● **Dataset excerpts**:
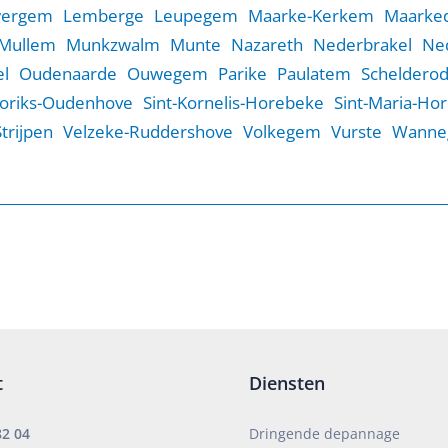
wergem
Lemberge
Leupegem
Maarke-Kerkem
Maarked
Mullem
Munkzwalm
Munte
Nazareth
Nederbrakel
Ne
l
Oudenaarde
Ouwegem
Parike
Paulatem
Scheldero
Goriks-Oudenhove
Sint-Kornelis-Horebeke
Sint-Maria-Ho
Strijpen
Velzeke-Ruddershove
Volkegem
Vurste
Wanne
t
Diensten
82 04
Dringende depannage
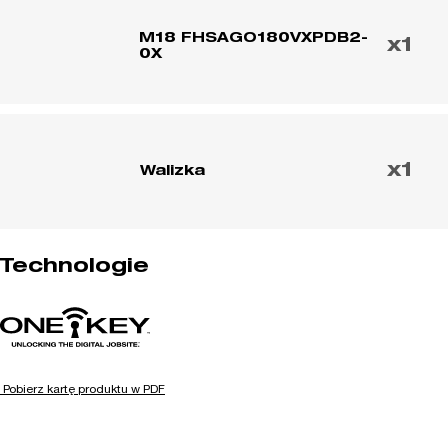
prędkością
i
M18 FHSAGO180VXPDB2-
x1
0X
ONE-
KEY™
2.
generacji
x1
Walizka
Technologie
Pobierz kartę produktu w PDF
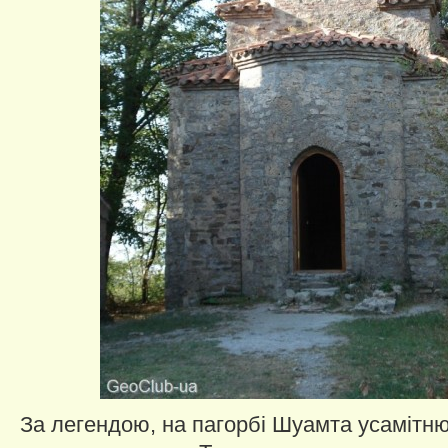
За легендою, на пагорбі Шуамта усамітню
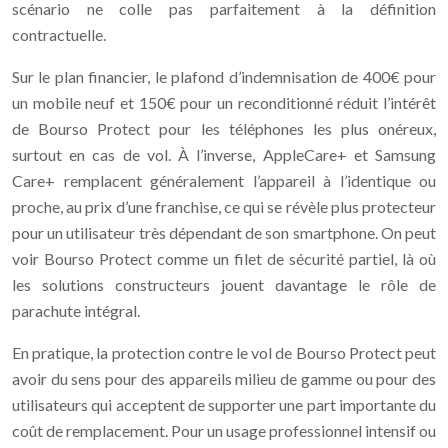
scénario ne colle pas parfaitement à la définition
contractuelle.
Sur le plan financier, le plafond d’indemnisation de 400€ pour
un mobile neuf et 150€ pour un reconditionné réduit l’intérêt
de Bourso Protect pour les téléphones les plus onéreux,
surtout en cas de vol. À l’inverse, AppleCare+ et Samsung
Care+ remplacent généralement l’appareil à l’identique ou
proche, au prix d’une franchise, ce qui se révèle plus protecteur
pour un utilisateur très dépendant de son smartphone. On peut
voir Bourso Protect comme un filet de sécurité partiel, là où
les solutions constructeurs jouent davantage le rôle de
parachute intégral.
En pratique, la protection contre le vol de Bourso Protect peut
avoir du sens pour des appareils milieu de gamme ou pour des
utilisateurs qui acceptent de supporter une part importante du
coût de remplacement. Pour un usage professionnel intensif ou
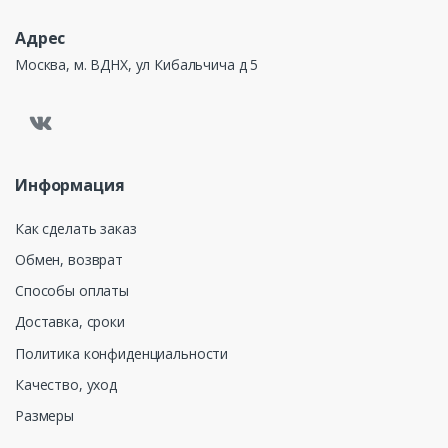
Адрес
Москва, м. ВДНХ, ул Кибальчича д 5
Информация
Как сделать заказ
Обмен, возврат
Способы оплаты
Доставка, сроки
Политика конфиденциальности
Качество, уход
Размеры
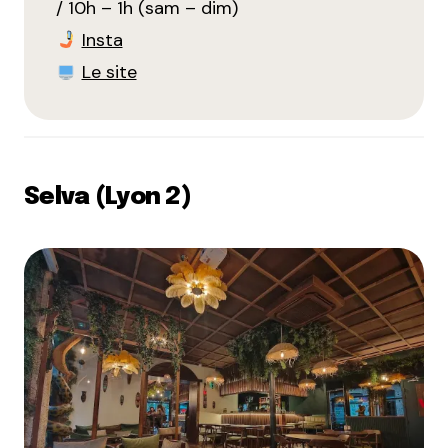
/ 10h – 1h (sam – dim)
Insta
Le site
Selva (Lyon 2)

● **WHAT THE TASK REQUIRES**: None of the pictures should appear; repeat the records exactly otherwise.

● **EXPECTED OUTPUT**:
wergem
Lemberge
Leupegem
Maarke-Kerkem
Maarked
Mullem
Munkzwalm
Munte
Nazareth
Nederbrakel
Ne
l
Oudenaarde
Ouwegem
Parike
Paulatem
Scheldero
Goriks-Oudenhove
Sint-Kornelis-Horebeke
Sint-Maria-Ho
Strijpen
Velzeke-Ruddershove
Volkegem
Vurste
Wanne
t
Diensten
82 04
Dringende depannage
prędkością
i
M18 FHSAGO180VXPDB2-
x1
0X
ONE-
KEY™
2.
generacji
x1
Walizka
Technologie
Pobierz kartę produktu w PDF
За легендою, на пагорбі Шуамта усамітню
scénario ne colle pas parfaitement à la définition
contractuelle.
Sur le plan financier, le plafond d’indemnisation de 400€ pour
un mobile neuf et 150€ pour un reconditionné réduit l’intérêt
de Bourso Protect pour les téléphones les plus onéreux,
surtout en cas de vol. À l’inverse, AppleCare+ et Samsung
Care+ remplacent généralement l’appareil à l’identique ou
proche, au prix d’une franchise, ce qui se révèle plus protecteur
pour un utilisateur très dépendant de son smartphone. On peut
voir Bourso Protect comme un filet de sécurité partiel, là où
les solutions constructeurs jouent davantage le rôle de
parachute intégral.
En pratique, la protection contre le vol de Bourso Protect peut
avoir du sens pour des appareils milieu de gamme ou pour des
utilisateurs qui acceptent de supporter une part importante du
coût de remplacement. Pour un usage professionnel intensif ou
Адрес
Москва, м. ВДНХ, ул Кибальчича д 5
Информация
Как сделать заказ
Обмен, возврат
Способы оплаты
Доставка, сроки
Политика конфиденциальности
Качество, уход
Размеры
/ 10h – 1h (sam – dim)
Insta
Le site
Selva (Lyon 2)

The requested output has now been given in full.